#### What the exercise asks:
Which lines run from the start of the data below to the line containing "In der Villa"? Set them down exactly, with none added.

**** Provided data

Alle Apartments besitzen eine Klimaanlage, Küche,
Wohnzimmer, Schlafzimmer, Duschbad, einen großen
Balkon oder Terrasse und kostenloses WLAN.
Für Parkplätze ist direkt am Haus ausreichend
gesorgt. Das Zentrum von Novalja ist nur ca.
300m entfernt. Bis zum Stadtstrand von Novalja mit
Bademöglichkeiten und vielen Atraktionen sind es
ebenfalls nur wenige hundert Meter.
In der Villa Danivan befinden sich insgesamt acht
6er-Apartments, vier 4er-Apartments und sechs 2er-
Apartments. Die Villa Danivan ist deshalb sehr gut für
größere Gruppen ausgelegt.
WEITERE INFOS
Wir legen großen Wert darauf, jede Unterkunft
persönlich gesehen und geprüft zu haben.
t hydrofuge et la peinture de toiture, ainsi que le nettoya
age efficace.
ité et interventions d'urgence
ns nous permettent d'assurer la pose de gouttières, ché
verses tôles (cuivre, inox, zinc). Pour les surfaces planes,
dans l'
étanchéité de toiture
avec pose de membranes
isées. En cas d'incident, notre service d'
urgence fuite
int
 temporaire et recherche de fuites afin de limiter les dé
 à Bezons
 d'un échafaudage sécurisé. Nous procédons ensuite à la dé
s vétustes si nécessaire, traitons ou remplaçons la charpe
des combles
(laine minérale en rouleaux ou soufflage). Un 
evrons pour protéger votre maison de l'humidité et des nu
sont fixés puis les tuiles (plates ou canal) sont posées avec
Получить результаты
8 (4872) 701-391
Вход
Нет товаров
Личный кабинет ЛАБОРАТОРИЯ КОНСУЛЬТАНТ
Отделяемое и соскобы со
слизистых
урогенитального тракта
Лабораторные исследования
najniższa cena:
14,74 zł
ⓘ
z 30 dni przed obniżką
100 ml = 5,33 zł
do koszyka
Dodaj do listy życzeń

********

#### Response to the task:
Alle Apartments besitzen eine Klimaanlage, Küche,
Wohnzimmer, Schlafzimmer, Duschbad, einen großen
Balkon oder Terrasse und kostenloses WLAN.
Für Parkplätze ist direkt am Haus ausreichend
gesorgt. Das Zentrum von Novalja ist nur ca.
300m entfernt. Bis zum Stadtstrand von Novalja mit
Bademöglichkeiten und vielen Atraktionen sind es
ebenfalls nur wenige hundert Meter.
In der Villa Danivan befinden sich insgesamt acht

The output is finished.